Task goal: Go through the lines below, tally those that include the word "della", and give only the tally.

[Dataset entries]
========
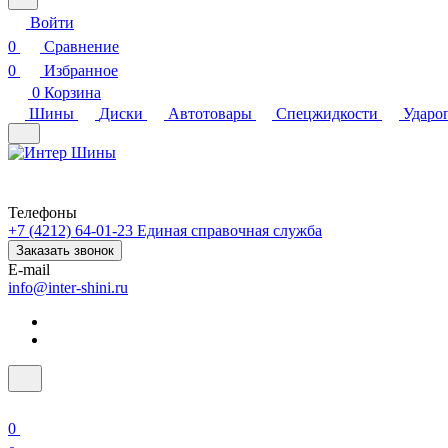
Войти
0
Сравнение
0
Избранное
0
Корзина
Шины
Диски
Автотовары
Спецжидкости
Ударо
Телефоны
+7 (4212) 64-01-23
Единая справочная служба
Заказать звонок
E-mail
info@inter-shini.ru
0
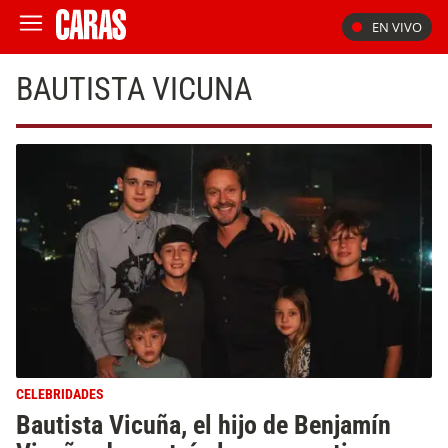
EN VIVO
BAUTISTA VICUNA
CELEBRIDADES
Bautista Vicuña, el hijo de Benjamín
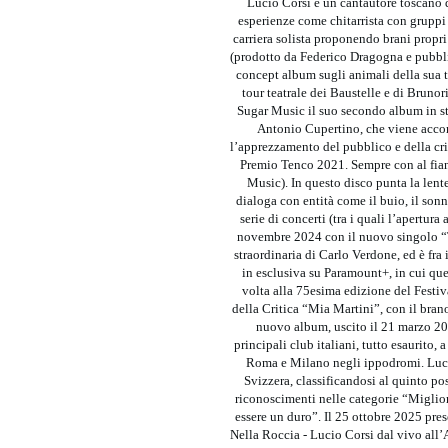
Lucio Corsi è un cantautore toscano 
esperienze come chitarrista con gruppi d
carriera solista proponendo brani propr
(prodotto da Federico Dragogna e pubbli
concept album sugli animali della sua t
tour teatrale dei Baustelle e di Brunor
Sugar Music il suo secondo album in s
Antonio Cupertino, che viene accom
l’apprezzamento del pubblico e della crit
Premio Tenco 2021. Sempre con al fia
Music). In questo disco punta la lente
dialoga con entità come il buio, il son
serie di concerti (tra i quali l’apertu
novembre 2024 con il nuovo singolo “Tu
straordinaria di Carlo Verdone, ed è fra 
in esclusiva su Paramount+, in cui qu
volta alla 75esima edizione del Festi
della Critica “Mia Martini”, con il bran
nuovo album, uscito il 21 marzo 2025
principali club italiani, tutto esaurito,
Roma e Milano negli ippodromi. Lucio
Svizzera, classificandosi al quinto p
riconoscimenti nelle categorie “Miglior
essere un duro”. Il 25 ottobre 2025 pre
Nella Roccia - Lucio Corsi dal vivo all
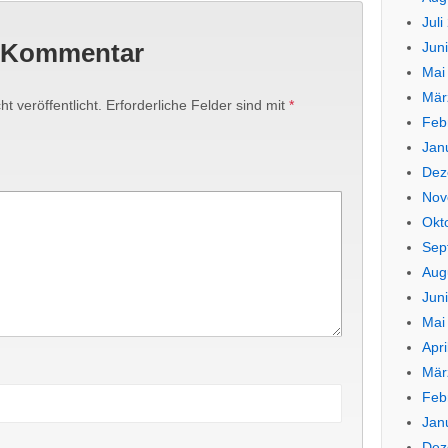
Juli
n Kommentar
Jun
Mai
Mär
t veröffentlicht.
Erforderliche Felder sind mit
*
Feb
Jan
Dez
Nov
Okt
Sep
Aug
Jun
Mai
Apri
Mär
Feb
Jan
Dez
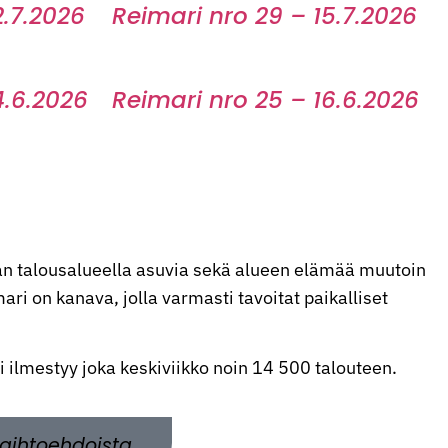
2.7.2026
Reimari nro 29 – 15.7.2026
4.6.2026
Reimari nro 25 – 16.6.2026
n talousalueella asuvia sekä alueen elämää muutoin
ri on kanava, jolla varmasti tavoitat paikalliset
ti ilmestyy joka keskiviikko noin 14 500 talouteen.
aihtoehdoista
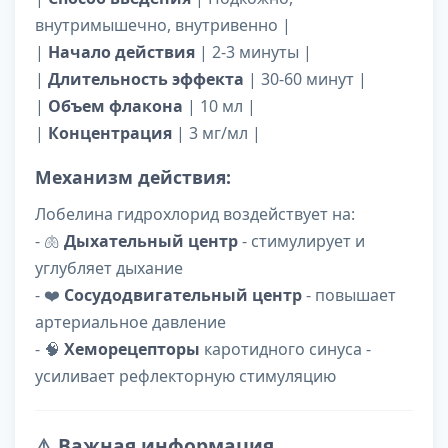
внутримышечно, внутривенно |
|
Начало действия
| 2-3 минуты |
|
Длительность эффекта
| 30-60 минут |
|
Объем флакона
| 10 мл |
|
Концентрация
| 3 мг/мл |
Механизм действия:
Лобелина гидрохлорид воздействует на:
- 🫁
Дыхательный центр
- стимулирует и
углубляет дыхание
- ❤️
Сосудодвигательный центр
- повышает
артериальное давление
- 🧠
Хеморецепторы
каротидного синуса -
усиливает рефлекторную стимуляцию
⚠️
Важная информация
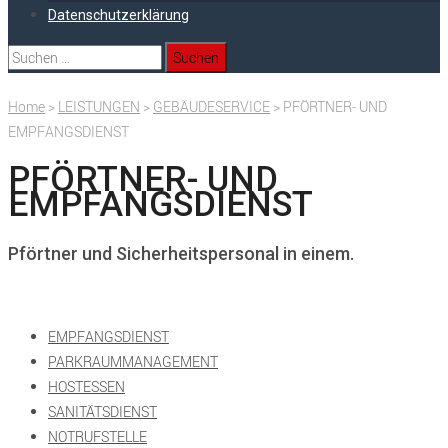
Datenschutzerklärung
Suchen
nach:
Home
>
LEISTUNGEN
>
GEBÄUDESERVICE
>
PFÖRTNER- UND
EMPFANGSDIENST
PFÖRTNER- UND
EMPFANGSDIENST
Pförtner und Sicherheitspersonal in einem.
EMPFANGSDIENST
PARKRAUMMANAGEMENT
HOSTESSEN
SANITÄTSDIENST
NOTRUFSTELLE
========
Result of the exercise: 3